Nos étudiants cartographient l’avenir du trafic à Abidjan grâce à l’IA

L’effervescence n’est pas seulement dans les couloirs d’Aevena Pavilon College en cette rentrée académique. Au cœur de notre AI Garage, notre laboratoire d’innovation en intelligence artificielle, une équipe hybride vient de franchir une étape significative dans un projet qui touche le quotidien de chaque Abidjanais : la modélisation prédictive des embouteillages.

Ce projet, baptisé en interne “YARA” (Y’a Route Abidjan?), n’est pas une simple simulation théorique.
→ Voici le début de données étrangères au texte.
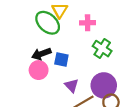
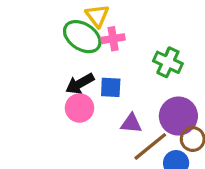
pink cross: (88, 23) -> (113, 39), moved
purple triangle: (72, 86) -> (131, 123), turned -32

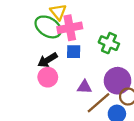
pink cross: (113, 39) -> (70, 28), size x1.5
blue square: (111, 87) -> (74, 52), moved

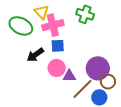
green ellipse: (48, 27) -> (21, 26), moved
green cross: (109, 43) -> (85, 14), moved
pink circle: (48, 77) -> (57, 68), moved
Il représente l’aboutissement de six mois de travail intensif mené conjointement par trois étudiants de deuxième année de Licence en Sciences Informatiques et deux élèves de Terminale, suivant la spécialité Numérique et Sciences Informatiques (NSI) de notre cycle Lycée.

L’objectif était ambitieux : développer un modèle d’apprentissage machine (machine learning) capable de prédire les congestions aux points névralgiques d’Abidjan, non pas en se basant sur des données globales souvent inaccessibles, mais en utilisant des sources de données alternatives et locales.

Le Professeur Amadou Bamba Diop, co-directeur de l’AI Garage, supervise le projet. “Nous savons que les grands modèles de trafic existent”, explique-t-il, “mais ils peinent souvent à saisir les dynamiques propres à Abidjan : l’impact des pluies soudaines, l’influence des ‘gbakas’ ou des ‘wôrô-wôrôs’ sur la fluidité, ou les micro-blocages sur des axes cruciaux comme le Carrefour de l’Indénié.”

L’équipe “YARA” a donc adopté une approche granulaire. Les étudiants de Licence, forts de leur formation en analyse de données, se sont concentrés sur le développement d’un algorithme LSTM (Long Short-Term Memory), un type de réseau neuronal récurrent idéal pour les séries temporelles, afin d’analyser les flux de données.

Le véritable défi, cependant, fut la collecte de ces données. C’est là que l’ingéniosité de nos élèves de Lycée est entrée en jeu. Encadrés par leurs aînés, les deux lycéens ont été chargés d’une mission critique : l’acquisition et le nettoyage des données. Ils ont développé des scripts pour agréger des informations issues de sources hétérogènes : données météorologiques historiques, images anonymisées de webcams publiques surplombant le Pont HKB, et analyse des sentiments sur les réseaux sociaux locaux mentionnant le trafic.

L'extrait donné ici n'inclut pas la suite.